SV Wacker Burghausen is a German football club based in Burghausen, Bavaria and is part of one of the nation's largest sports clubs with some 6,000 members participating in two dozen different sports.

History

The club was founded on 13 November 1930 and was made up largely of employees from the local chemical factory Wacker Chemie, which was established in 1914, and still sponsors the club today. The first football side in the city was part of the gymnastics club Turnverein Burghausen. In 1922, the footballers left TV to form 1. FC Burghausen which became part of SV at the time of its founding. Besides football, the new club had departments for shooting, athletics, and youth.

SV won the East Bavarian championship just three years later in 1933, but then afterwards toiled in anonymity in the local lower-level leagues until 1993 when they won the Landesliga Bayern-Süd (V) title, followed by the Bayernliga (IV) championship two years later, which advanced the club to the Regionalliga Süd (III). In 2002–03, the team played its way into the 2. Bundesliga where they competed until being relegated at the end of the 2006–07 campaign.

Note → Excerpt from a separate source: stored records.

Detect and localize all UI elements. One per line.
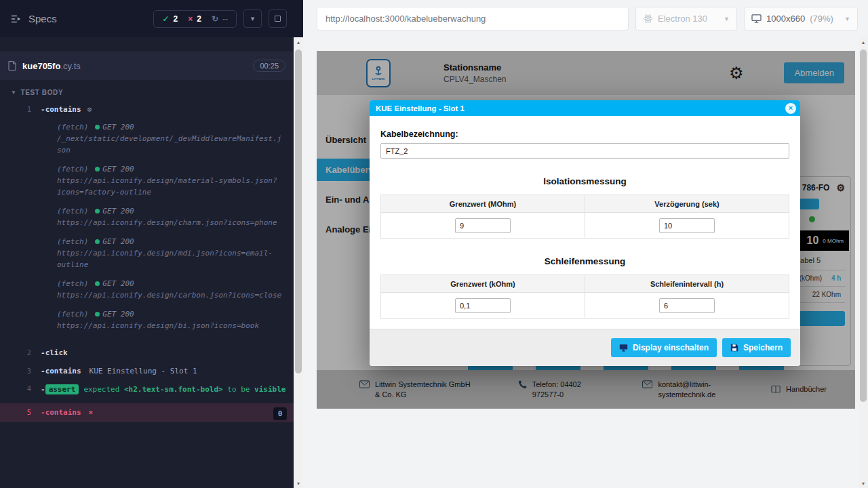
isolation-section-title: Isolationsmessung — [380, 176, 789, 186]
test-stats: ✓2 ×2 ↻-- — [153, 10, 237, 28]
status-dot-icon — [95, 312, 100, 317]
test-body-toggle[interactable]: ▼ TEST BODY — [0, 80, 294, 101]
fetch-url: https://api.iconify.design/material-symb… — [57, 176, 277, 197]
assert-expected: expected — [83, 385, 119, 394]
spec-duration: 00:25 — [253, 60, 285, 72]
scrollbar-cap — [294, 0, 303, 37]
fetch-entry[interactable]: (fetch)GET 200 https://api.iconify.desig… — [57, 163, 284, 198]
spec-row[interactable]: kue705fo.cy.ts 00:25 — [0, 52, 294, 80]
isolation-table: Grenzwert (MOhm) Verzögerung (sek) — [380, 195, 789, 239]
electron-icon — [643, 14, 653, 24]
modal-title: KUE Einstellung - Slot 1 — [376, 104, 465, 113]
fetch-prefix: (fetch) — [57, 123, 88, 131]
iso-grenzwert-input[interactable] — [455, 218, 511, 233]
loop-intervall-input[interactable] — [659, 298, 715, 313]
scroll-down-icon[interactable]: ▼ — [859, 479, 868, 488]
fetch-url: https://api.iconify.design/carbon.json?i… — [57, 291, 281, 300]
command-number: 1 — [14, 104, 31, 115]
chevron-down-icon: ▼ — [844, 16, 850, 22]
refresh-icon: ↻ — [212, 14, 218, 24]
fetch-status: GET 200 — [102, 123, 134, 131]
fetch-status: GET 200 — [102, 165, 134, 174]
scroll-up-icon[interactable]: ▲ — [859, 37, 868, 47]
fetch-entry[interactable]: (fetch)GET 200 https://api.iconify.desig… — [57, 236, 284, 270]
command-name: contains — [41, 367, 81, 375]
specs-label[interactable]: Specs — [28, 13, 57, 24]
iso-col-verzoegerung: Verzögerung (sek) — [585, 195, 789, 213]
modal-body: Kabelbezeichnung: Isolationsmessung Gren… — [370, 116, 800, 329]
loop-col-grenzwert: Grenzwert (kOhm) — [381, 275, 585, 293]
x-icon: × — [188, 14, 193, 24]
command-log: 1 contains⚙ (fetch)GET 200 /_next/static… — [0, 101, 294, 422]
fetch-status: GET 200 — [102, 310, 134, 319]
browser-selector[interactable]: Electron 130 ▼ — [635, 7, 737, 30]
command-name: contains — [41, 408, 81, 417]
fetch-entry[interactable]: (fetch)GET 200 https://api.iconify.desig… — [57, 278, 284, 301]
assert-to-be: to be — [227, 385, 250, 394]
viewport-zoom: (79%) — [810, 14, 833, 24]
stop-button[interactable] — [269, 9, 287, 28]
fetch-prefix: (fetch) — [57, 207, 88, 216]
aut-topbar: Electron 130 ▼ 1000x660 (79%) ▼ — [303, 0, 859, 37]
pending-count: -- — [222, 14, 228, 24]
scroll-up-icon[interactable]: ▲ — [294, 37, 303, 47]
url-bar — [317, 7, 629, 30]
loop-grenzwert-input[interactable] — [455, 298, 511, 313]
assert-badge: assert — [45, 384, 79, 394]
display-on-button[interactable]: Display einschalten — [611, 338, 717, 357]
fetch-prefix: (fetch) — [57, 310, 88, 319]
status-dot-icon — [95, 239, 100, 244]
command-row[interactable]: 1 contains⚙ — [0, 101, 294, 119]
save-label: Speichern — [743, 343, 783, 352]
sidebar-scrollbar[interactable]: ▲ ▼ — [294, 37, 303, 488]
loop-section-title: Schleifenmessung — [380, 256, 789, 266]
save-button[interactable]: Speichern — [722, 338, 791, 357]
collapse-runs-button[interactable]: ▾ — [243, 9, 262, 28]
command-row[interactable]: 3 containsKUE Einstellung - Slot 1 — [0, 363, 294, 381]
gear-icon: ⚙ — [87, 105, 92, 114]
main-area: Electron 130 ▼ 1000x660 (79%) ▼ LITTWIN — [303, 0, 859, 488]
fetch-url: https://api.iconify.design/charm.json?ic… — [57, 218, 277, 227]
command-name: contains — [41, 105, 81, 114]
command-row-assert[interactable]: 4 assertexpected <h2.text-sm.font-bold> … — [0, 380, 294, 400]
fetch-prefix: (fetch) — [57, 165, 88, 174]
aut-frame: LITTWIN Stationsname CPLV4_Maschen ⚙ Abm… — [317, 51, 855, 409]
fetch-entry[interactable]: (fetch)GET 200 https://api.iconify.desig… — [57, 308, 284, 331]
fetch-entry[interactable]: (fetch)GET 200 https://api.iconify.desig… — [57, 205, 284, 228]
save-floppy-icon — [730, 344, 738, 352]
scroll-down-icon[interactable]: ▼ — [294, 479, 303, 488]
kue-settings-modal: KUE Einstellung - Slot 1 × Kabelbezeichn… — [370, 100, 800, 366]
stat-pending[interactable]: ↻-- — [212, 14, 228, 24]
page-scrollbar[interactable]: ▲ ▼ — [859, 37, 868, 488]
test-body-label: TEST BODY — [21, 89, 64, 96]
scrollbar-thumb[interactable] — [860, 49, 867, 402]
viewport-selector[interactable]: 1000x660 (79%) ▼ — [744, 7, 858, 30]
file-icon — [8, 61, 16, 70]
command-number: 3 — [14, 366, 31, 377]
fetch-prefix: (fetch) — [57, 237, 88, 246]
scrollbar-thumb[interactable] — [295, 49, 302, 373]
command-number: 4 — [14, 384, 31, 394]
assert-state: visible — [254, 385, 285, 394]
iso-col-grenzwert: Grenzwert (MOhm) — [381, 195, 585, 213]
fetch-url: /_next/static/development/_devMiddleware… — [57, 134, 281, 155]
url-input[interactable] — [326, 14, 620, 24]
reporter-header: Specs ✓2 ×2 ↻-- ▾ — [0, 0, 294, 37]
stat-passed[interactable]: ✓2 — [162, 14, 178, 24]
command-name: click — [41, 348, 68, 357]
cable-designation-label: Kabelbezeichnung: — [380, 129, 789, 139]
loop-table: Grenzwert (kOhm) Schleifenintervall (h) — [380, 274, 789, 319]
stat-failed[interactable]: ×2 — [188, 14, 201, 24]
close-icon[interactable]: × — [785, 103, 796, 114]
status-dot-icon — [95, 209, 100, 214]
command-row-failed[interactable]: 5 contains× 0 — [0, 403, 294, 423]
command-row[interactable]: 2 click — [0, 344, 294, 363]
specs-menu-icon[interactable] — [11, 14, 22, 24]
cable-designation-input[interactable] — [380, 143, 789, 159]
status-dot-icon — [95, 281, 100, 286]
chevron-down-icon: ▾ — [251, 14, 255, 23]
iso-verzoegerung-input[interactable] — [659, 218, 715, 233]
monitor-icon — [751, 14, 762, 23]
failed-count: 2 — [197, 14, 201, 24]
fetch-entry[interactable]: (fetch)GET 200 /_next/static/development… — [57, 121, 284, 156]
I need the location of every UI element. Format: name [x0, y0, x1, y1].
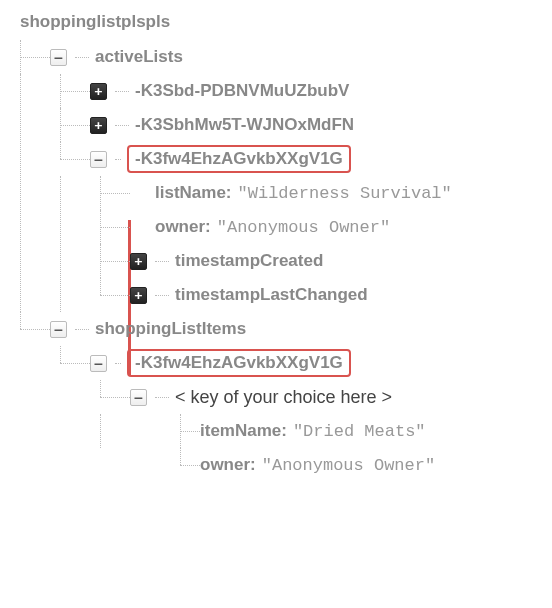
node-shoppingListItems[interactable]: shoppingListItems: [95, 319, 246, 339]
key-owner: owner:: [155, 217, 211, 237]
node-activeLists[interactable]: activeLists: [95, 47, 183, 67]
key-placeholder[interactable]: < key of your choice here >: [175, 387, 392, 408]
list-id-0[interactable]: -K3Sbd-PDBNVMuUZbubV: [135, 81, 349, 101]
val-listName: "Wilderness Survival": [238, 184, 452, 203]
list-id-2-boxed[interactable]: -K3fw4EhzAGvkbXXgV1G: [127, 145, 351, 173]
minus-icon[interactable]: –: [50, 49, 67, 66]
plus-icon[interactable]: +: [90, 83, 107, 100]
minus-icon[interactable]: –: [130, 389, 147, 406]
plus-icon[interactable]: +: [130, 253, 147, 270]
val-owner2: "Anonymous Owner": [262, 456, 435, 475]
minus-icon[interactable]: –: [50, 321, 67, 338]
node-timestampLastChanged[interactable]: timestampLastChanged: [175, 285, 368, 305]
list-id-1[interactable]: -K3SbhMw5T-WJNOxMdFN: [135, 115, 354, 135]
key-owner2: owner:: [200, 455, 256, 475]
minus-icon[interactable]: –: [90, 355, 107, 372]
sli-id-boxed[interactable]: -K3fw4EhzAGvkbXXgV1G: [127, 349, 351, 377]
val-owner: "Anonymous Owner": [217, 218, 390, 237]
root-node-label: shoppinglistplspls: [20, 12, 542, 32]
plus-icon[interactable]: +: [130, 287, 147, 304]
plus-icon[interactable]: +: [90, 117, 107, 134]
key-itemName: itemName:: [200, 421, 287, 441]
val-itemName: "Dried Meats": [293, 422, 426, 441]
minus-icon[interactable]: –: [90, 151, 107, 168]
node-timestampCreated[interactable]: timestampCreated: [175, 251, 323, 271]
key-listName: listName:: [155, 183, 232, 203]
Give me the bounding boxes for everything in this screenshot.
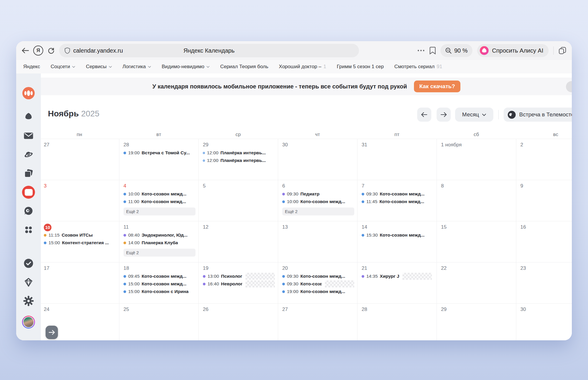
calendar-day-cell[interactable]: 1809:45Кото-созвон межд...15:00Кото-созв…	[119, 262, 198, 304]
event-item[interactable]: 09:30Кото-созвон межд...	[362, 190, 434, 198]
calendar-day-cell[interactable]: 5	[198, 180, 278, 221]
calendar-day-cell[interactable]: 1011:15Созвон ИТСы15:00Контент-стратегия…	[41, 221, 119, 262]
settings-gear-icon[interactable]	[22, 294, 35, 307]
yandex360-logo[interactable]	[22, 87, 35, 100]
address-bar[interactable]: calendar.yandex.ru Яндекс Календарь	[59, 44, 359, 57]
event-item[interactable]: 19:00Встреча с Томой Су...	[123, 149, 196, 157]
ask-alice-button[interactable]: Спросить Алису AI	[477, 44, 549, 57]
calendar-day-cell[interactable]: 2009:30Кото-созвон межд...09:30Кото-созв…	[278, 262, 357, 304]
event-item[interactable]: 19:00Кото-созвон межд...	[282, 288, 354, 295]
services-grid-icon[interactable]	[22, 223, 35, 236]
prev-month-button[interactable]	[417, 108, 431, 122]
bookmark-item[interactable]: Гримм 5 сезон 1 сер	[337, 64, 384, 70]
calendar-day-cell[interactable]: 23	[516, 262, 572, 304]
more-events-chip[interactable]: Ещё 2	[123, 207, 196, 215]
calendar-day-cell[interactable]: 2912:00Планёрка интервь...12:00Планёрка …	[198, 139, 278, 180]
calendar-day-cell[interactable]: 8	[437, 180, 516, 221]
calendar-day-cell[interactable]: 2114:35Хирург J	[357, 262, 437, 304]
premium-diamond-icon[interactable]	[22, 276, 35, 289]
calendar-day-cell[interactable]: 2	[516, 139, 572, 180]
calendar-day-cell[interactable]: 1415:30Кото-созвон межд...	[357, 221, 437, 262]
event-item[interactable]: 12:00Планёрка интервь...	[203, 157, 275, 164]
event-item[interactable]: 15:30Кото-созвон межд...	[362, 231, 434, 239]
bookmark-item[interactable]: Логистика	[123, 64, 151, 70]
calendar-day-cell[interactable]: 12	[198, 221, 278, 262]
calendar-day-cell[interactable]: 27	[41, 139, 119, 180]
telemost-meeting-button[interactable]: Встреча в Телемосте	[504, 108, 572, 122]
more-menu-icon[interactable]	[417, 49, 425, 52]
calendar-day-cell[interactable]: 17	[41, 262, 119, 304]
download-app-button[interactable]: Как скачать?	[414, 81, 460, 92]
yandex-browser-icon[interactable]: Я	[33, 46, 43, 56]
calendar-day-cell[interactable]: 1108:40Эндокринолог, Юд...14:00Планерка …	[119, 221, 198, 262]
bookmark-item[interactable]: Яндекс	[23, 64, 40, 70]
calendar-day-cell[interactable]: 13	[278, 221, 357, 262]
messenger-icon[interactable]	[22, 205, 35, 217]
calendar-day-cell[interactable]: 25	[119, 304, 198, 340]
bookmark-item[interactable]: Соцсети	[51, 64, 75, 70]
event-item[interactable]: 16:40Невролог,	[203, 280, 275, 288]
calendar-day-cell[interactable]: 709:30Кото-созвон межд...11:45Кото-созво…	[357, 180, 437, 221]
event-item[interactable]: 12:00Планёрка интервь...	[203, 149, 275, 157]
calendar-day-cell[interactable]: 1 ноября	[437, 139, 516, 180]
calendar-day-cell[interactable]: 27	[278, 304, 357, 340]
more-events-chip[interactable]: Ещё 2	[282, 207, 354, 215]
user-avatar[interactable]	[22, 316, 35, 329]
event-item[interactable]: 11:00Кото-созвон межд...	[123, 198, 196, 205]
calendar-day-cell[interactable]: 30	[516, 304, 572, 340]
calendar-day-cell[interactable]: 609:30Педиатр10:00Кото-созвон межд...Ещё…	[278, 180, 357, 221]
event-item[interactable]: 15:00Контент-стратегия ...	[44, 239, 116, 247]
back-button[interactable]	[21, 47, 29, 54]
bookmark-item[interactable]: Сериал Теория боль	[220, 64, 268, 70]
calendar-day-cell[interactable]: 30	[278, 139, 357, 180]
calendar-day-cell[interactable]: 22	[437, 262, 516, 304]
event-item[interactable]: 08:40Эндокринолог, Юд...	[123, 231, 196, 239]
tasks-check-icon[interactable]	[22, 257, 35, 270]
calendar-day-cell[interactable]: 1913:00Психолог Г16:40Невролог,	[198, 262, 278, 304]
event-item[interactable]: 15:00Кото-созвон межд...	[123, 280, 196, 288]
event-item[interactable]: 11:45Кото-созвон межд...	[362, 198, 434, 205]
more-events-chip[interactable]: Ещё 2	[123, 249, 196, 257]
bookmark-item[interactable]: Смотреть сериал 91	[394, 64, 442, 70]
refresh-button[interactable]	[47, 47, 55, 54]
calendar-day-cell[interactable]: 15	[437, 221, 516, 262]
event-item[interactable]: 15:00Кото-созвон с Ирина	[123, 288, 196, 295]
event-item[interactable]: 13:00Психолог Г	[203, 272, 275, 280]
calendar-day-cell[interactable]: 3	[41, 180, 119, 221]
event-item[interactable]: 10:00Кото-созвон межд...	[123, 190, 196, 198]
event-item[interactable]: 14:00Планерка Клуба	[123, 239, 196, 247]
calendar-day-cell[interactable]: 26	[198, 304, 278, 340]
event-item[interactable]: 09:30Педиатр	[282, 190, 354, 198]
zoom-control[interactable]: 90 %	[440, 44, 472, 57]
tabs-icon[interactable]	[558, 46, 567, 55]
documents-icon[interactable]	[22, 167, 35, 180]
event-item[interactable]: 11:15Созвон ИТСы	[44, 231, 116, 239]
bookmark-item[interactable]: Видимо-невидимо	[162, 64, 210, 70]
calendar-day-cell[interactable]: 28	[357, 304, 437, 340]
calendar-day-cell[interactable]: 29	[437, 304, 516, 340]
alice-icon[interactable]	[22, 111, 35, 123]
calendar-day-cell[interactable]: 410:00Кото-созвон межд...11:00Кото-созво…	[119, 180, 198, 221]
event-item[interactable]: 09:30Кото-созвон межд...	[282, 272, 354, 280]
event-time: 16:40	[208, 281, 219, 287]
event-item[interactable]: 10:00Кото-созвон межд...	[282, 198, 354, 205]
bookmark-icon[interactable]	[430, 47, 436, 54]
disk-icon[interactable]	[22, 148, 35, 161]
scroll-forward-button[interactable]	[46, 326, 58, 339]
next-month-button[interactable]	[437, 108, 451, 122]
day-number: 29	[441, 306, 513, 314]
mail-icon[interactable]	[22, 129, 35, 142]
calendar-day-cell[interactable]: 16	[516, 221, 572, 262]
event-dot-icon	[123, 242, 126, 244]
calendar-icon[interactable]	[22, 186, 35, 199]
calendar-day-cell[interactable]: 9	[516, 180, 572, 221]
event-item[interactable]: 09:30Кото-созвон с С	[282, 280, 354, 288]
bookmark-item[interactable]: Сервисы	[86, 64, 112, 70]
day-number: 19	[203, 265, 275, 272]
bookmark-item[interactable]: Хороший доктор – 1	[279, 64, 326, 70]
view-selector[interactable]: Месяц	[455, 108, 493, 122]
calendar-day-cell[interactable]: 2819:00Встреча с Томой Су...	[119, 139, 198, 180]
event-item[interactable]: 09:45Кото-созвон межд...	[123, 272, 196, 280]
calendar-day-cell[interactable]: 31	[357, 139, 437, 180]
event-item[interactable]: 14:35Хирург J	[362, 272, 434, 280]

Wacker earned a seventh-place finish in the Regionalliga in 2007–08, which qualified the team for the new 3. Liga the following season. It finished the 2008–09 season in 18th place, on a relegation rank but was saved from having to step down to the Regionalliga by the withdrawal from the league of Kickers Emden for financial reasons.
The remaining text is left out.